MEMORIAL DAY, BANGOR, AND THE SIMPSONS

Happy Memorial Day everyone, although I don't know that "happy" is the correct term for a holiday honoring people who have died serving our country. Maybe "Respectful" Memorial Day is more appropriate?
I went to a really nice memorial service at the Eastport High School. Normally, the service is held at the cemetery, but the ground was too wet since it had just stopped raining. It was moving to see all the vets from every war, and remember the sacrifice of those that didn't make it. A little girl sang a beautiful song about a couple separated by war, and there was the presentation of a flag that had flown in combat during WWII in the Pacific on the USS Cony, a destroyer named after an Eastport naval hero of the Civil War. The ceremony had all the quirks (good and bad) of a small town event. This is going to be my last day in Eastport for awhile, and I'm surprised at how attached I got to this little corner of Maine wedged between the Atlantic and Canada.
I'm moving to Bangor tomorrow, and while I'm not too thrilled about the town or the job prospects, it will be a fun adventure no matter what. When I was in Bangor on Sunday dropping most of my stuff off, I realized why Stephen King lives there and has set so many books there. Lots of people wander around the town like zombies! You see dirty, disheveled people in tattered clothes shuffling all around downtown like Dawn of the Dead. There is a high rate of homelessness (in fact, the Bangor Daily News runs the homeless tally every day in a little info graphic box on the front page like a sports score), and the town has somewhat of a ghost town feel to it.
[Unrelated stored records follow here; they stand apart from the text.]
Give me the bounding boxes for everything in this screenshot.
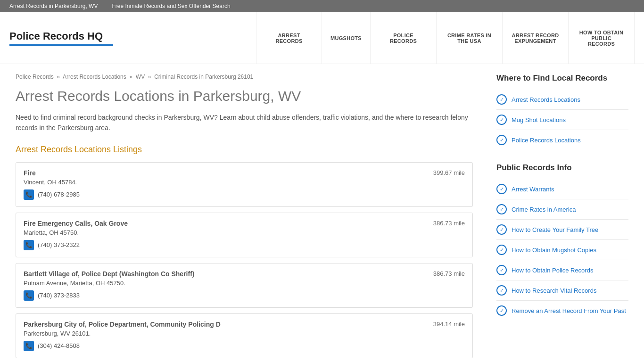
listing-phone-2: 📞 (740) 373-2833 [24, 290, 465, 301]
sidebar-section-1-title: Where to Find Local Records [496, 74, 628, 83]
check-icon-8: ✓ [496, 265, 507, 275]
nav-police-records[interactable]: POLICE RECORDS [371, 12, 437, 64]
sidebar-link-mug-shot[interactable]: ✓ Mug Shot Locations [496, 110, 628, 130]
listing-name-1: Fire Emergency Calls, Oak Grove [24, 220, 128, 227]
check-icon-6: ✓ [496, 224, 507, 235]
sidebar-section-local: Where to Find Local Records ✓ Arrest Rec… [496, 74, 628, 150]
breadcrumb: Police Records » Arrest Records Location… [16, 74, 473, 80]
sidebar-link-crime-rates[interactable]: ✓ Crime Rates in America [496, 199, 628, 220]
listing-address-1: Marietta, OH 45750. [24, 229, 465, 236]
page-description: Need to find criminal record background … [16, 112, 473, 133]
listings-title: Arrest Records Locations Listings [16, 145, 473, 155]
nav-mugshots[interactable]: MUGSHOTS [322, 12, 371, 64]
check-icon-1: ✓ [496, 94, 507, 105]
listing-distance-2: 386.73 mile [433, 270, 465, 277]
breadcrumb-police-records[interactable]: Police Records [16, 74, 54, 80]
phone-icon-1: 📞 [24, 240, 34, 250]
check-icon-10: ✓ [496, 305, 507, 316]
listing-address-2: Putnam Avenue, Marietta, OH 45750. [24, 280, 465, 287]
listing-card-3: Parkersburg City of, Police Department, … [16, 313, 473, 358]
topbar-link-2[interactable]: Free Inmate Records and Sex Offender Sea… [112, 3, 230, 9]
phone-icon-0: 📞 [24, 189, 34, 200]
check-icon-5: ✓ [496, 204, 507, 214]
phone-icon-3: 📞 [24, 341, 34, 351]
sidebar-link-police-records[interactable]: ✓ How to Obtain Police Records [496, 260, 628, 280]
sidebar-section-public-info: Public Records Info ✓ Arrest Warrants ✓ … [496, 163, 628, 321]
sidebar-link-vital-records[interactable]: ✓ How to Research Vital Records [496, 280, 628, 301]
nav-public-records[interactable]: HOW TO OBTAIN PUBLIC RECORDS [569, 12, 635, 64]
logo[interactable]: Police Records HQ [9, 30, 113, 46]
sidebar-link-remove-arrest[interactable]: ✓ Remove an Arrest Record From Your Past [496, 301, 628, 321]
listing-distance-0: 399.67 mile [433, 169, 465, 176]
check-icon-7: ✓ [496, 245, 507, 255]
listing-card-0: Fire 399.67 mile Vincent, OH 45784. 📞 (7… [16, 162, 473, 207]
main-nav: ARREST RECORDS MUGSHOTS POLICE RECORDS C… [113, 12, 635, 64]
listing-phone-0: 📞 (740) 678-2985 [24, 189, 465, 200]
phone-icon-2: 📞 [24, 290, 34, 301]
listing-address-3: Parkersburg, WV 26101. [24, 330, 465, 337]
check-icon-4: ✓ [496, 184, 507, 194]
sidebar-link-arrest-locations[interactable]: ✓ Arrest Records Locations [496, 90, 628, 110]
listing-name-2: Bartlett Village of, Police Dept (Washin… [24, 270, 194, 278]
topbar-link-1[interactable]: Arrest Records in Parkersburg, WV [9, 3, 98, 9]
top-bar: Arrest Records in Parkersburg, WV Free I… [0, 0, 644, 12]
listing-phone-3: 📞 (304) 424-8508 [24, 341, 465, 351]
listing-name-0: Fire [24, 169, 36, 177]
listing-distance-1: 386.73 mile [433, 220, 465, 227]
check-icon-3: ✓ [496, 135, 507, 145]
sidebar-section-2-title: Public Records Info [496, 163, 628, 173]
nav-crime-rates[interactable]: CRIME RATES IN THE USA [437, 12, 503, 64]
listing-address-0: Vincent, OH 45784. [24, 179, 465, 186]
breadcrumb-wv[interactable]: WV [136, 74, 145, 80]
layout: Police Records » Arrest Records Location… [6, 64, 638, 362]
sidebar-link-police-locations[interactable]: ✓ Police Records Locations [496, 130, 628, 150]
breadcrumb-current: Criminal Records in Parkersburg 26101 [154, 74, 253, 80]
main-content: Police Records » Arrest Records Location… [16, 64, 487, 362]
listing-card-1: Fire Emergency Calls, Oak Grove 386.73 m… [16, 213, 473, 257]
listing-card-2: Bartlett Village of, Police Dept (Washin… [16, 263, 473, 308]
sidebar-link-family-tree[interactable]: ✓ How to Create Your Family Tree [496, 220, 628, 240]
sidebar-link-arrest-warrants[interactable]: ✓ Arrest Warrants [496, 179, 628, 199]
sidebar-link-mugshot-copies[interactable]: ✓ How to Obtain Mugshot Copies [496, 240, 628, 260]
header: Police Records HQ ARREST RECORDS MUGSHOT… [0, 12, 644, 64]
listing-distance-3: 394.14 mile [433, 321, 465, 328]
nav-expungement[interactable]: ARREST RECORD EXPUNGEMENT [503, 12, 569, 64]
check-icon-9: ✓ [496, 285, 507, 296]
listing-name-3: Parkersburg City of, Police Department, … [24, 321, 221, 328]
sidebar: Where to Find Local Records ✓ Arrest Rec… [487, 64, 628, 362]
check-icon-2: ✓ [496, 115, 507, 125]
page-title: Arrest Records Locations in Parkersburg,… [16, 88, 473, 105]
breadcrumb-arrest-locations[interactable]: Arrest Records Locations [63, 74, 126, 80]
nav-arrest-records[interactable]: ARREST RECORDS [256, 12, 322, 64]
listing-phone-1: 📞 (740) 373-2322 [24, 240, 465, 250]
A once thriving industrial epicenter in the early part of the 20th Century, Bangor has fallen into semi-ruin after most of the industries that fueled it slowly died.
But perhaps I'm overselling it.
No matter where you go in life, there are great people to meet, and opportunities around every corner. I plan on participating in the renaissance of Bangor, and having fun doing it!
On another note, my friend Henri (who's previous visit I wrote about here) just won a charity poker event run by Nancy Cartwright (voice of Bart Simpson). First place award? He and a guest get to sit in on a Simpsons table read! I can't think of a cooler prize! Henri is the most knowledgable, die-hard Simpsons fanatic I know. In fact, I gave him an authentic Simpsons sailboat painting (*painting not authentic) as a gift once, and he called it the "most Henri appropriate gift ever."






He gets to bring one guest, but alas, he is bringing his friend from home. I'm second on the list, but it doesn't matter if you're second or 132nd on that list, because nobody in their right mind would turn it down. Any true fan of the show (like all good hearted people are) would quit their job and pawn their wedding ring to get to L.A. for that if they needed to! Well, here's hoping Henri's friend gets violently ill the week before the table read (nothing fatal of course, just incapacitating- I'm not a monster!).
Congrats again to Henri. When he won the poker tourney he was wearing a Ralph Wiggum t-shirt that appropriately said "I beat the smart kids!" On that note, here are the third and fourth Ralphies in my portrait series. I won't be painting for awhile, so the Ralph Project will be on hold indefinitely......
Enjoy!









Ralph Seurat Seurat











Cross-stitch Ralph



1 comment:

  1. I think you should stalk Mr. King. You might end up featured in his next book??

    He could call it The White Hat or Plaid Cemetary.